Afterwards she tells him, needs him to believe her, that she’s never slept with Freddy or Haynesworth. Adam insists that actually, it doesn't matter. He does believe her, but even if she had, he would have found a way to her anyway. They realize without saying it that they love each other. But somehow, that doesn’t matter either, because there really isn’t a way for them to be together.
The next morning, Evie tells Adam that she’s going to London in a fortnight for good. Pennyroyal will never accept her, and they are so lucky to have him. And he deserves a chance to be happy. Adam doesn’t want to accept this fate, but Evie insists, and they do part.
Time passes, and it’s time for Evie to leave for London. Henny has them all packed, but as they see the church on their way out of town, Henny insists that they stop to pay their respects one last time, and show those Pennyroyal binnies what she’s made of. They arrive late, after Adam has just begun his sermon. Henny nods to him verrry subtly.
And Adam breathes a sigh of relief, and crumples his sermon into a ball and throws it away over his shoulder, shocking his congregation.
And then he begins:
“Place me like a seal over your heart, like a seal on your arm; for love is as strong as death, its jealousy unyielding as the grave.” A few gasps erupted. His voice rang out, bold, clear. It was safe to say everyone was awake now. “Evie Duggan...You are the seal upon my heart. You are the fire and flame that warms me, heals me, burns me. You are the river that cools me and carries me. I love you. And love may be as strong as death, but you...I know now you are my life. Ant thought I wish I could have protected you and kept you safe from some of the storms of your life, I find I cannot regret any part of your past. For it has made you who you are. Loyal, passionate, brave, kind, remarkable. You need repent nothing.” The last word fell like a gavel. Not a single person moved or breathed. There are those who think good is a pastime, to engage in like embroidery or target shooting. There are those who think beauty is a thing of surface and forget it’s really of the soul. But good is something that you are, not something that you do. And by that definition, I stand before you today and declare that Evie Duggan is one of the best people I have ever had the privilege of knowing.”
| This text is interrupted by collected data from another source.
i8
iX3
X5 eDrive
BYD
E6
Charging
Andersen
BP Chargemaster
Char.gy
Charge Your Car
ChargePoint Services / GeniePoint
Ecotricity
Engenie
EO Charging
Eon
And then Mrs. Sneath decides to interrupt this lovely speech to apologize and admit she and the ladies had the wrong of it, which is nice, but definitely throws off the groove. Amy and Josephine also get up and quote some scripture as way of apology.
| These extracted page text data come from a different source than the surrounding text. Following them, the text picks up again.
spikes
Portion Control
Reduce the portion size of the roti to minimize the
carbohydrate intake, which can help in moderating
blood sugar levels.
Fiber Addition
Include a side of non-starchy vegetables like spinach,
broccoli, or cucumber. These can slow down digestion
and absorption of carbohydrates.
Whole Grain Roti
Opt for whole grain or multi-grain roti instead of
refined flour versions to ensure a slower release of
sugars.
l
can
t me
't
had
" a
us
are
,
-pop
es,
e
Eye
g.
And before Adam can pick back up, the church door opens and Evie’s brother Seamus comes in with her sister Cora and all her family! Adam had sent for them for Evie, who is more than overjoyed and relieved to see them.
However, there’s still one important thing left to do - which is for Adam to ask Eve to marry him. Which he does, very earnestly, very eloquently, in front of everyone. And she accepts.
The epilogue is short, and has an update on every character we’ve read about - the townsfolk accepted Evie, Mr. O'Flaherty was never seen in Pennyroyal again, Seamus Duggan was a handsome fellow who quickly captivated the bereft hearts once the vicar was wed, and Cora and Mrs. O’Flaherty became fast friends. Also, Olivia was seen in Lord Lansdowne’s company a lot. And Adam and Eve lived happily ever after!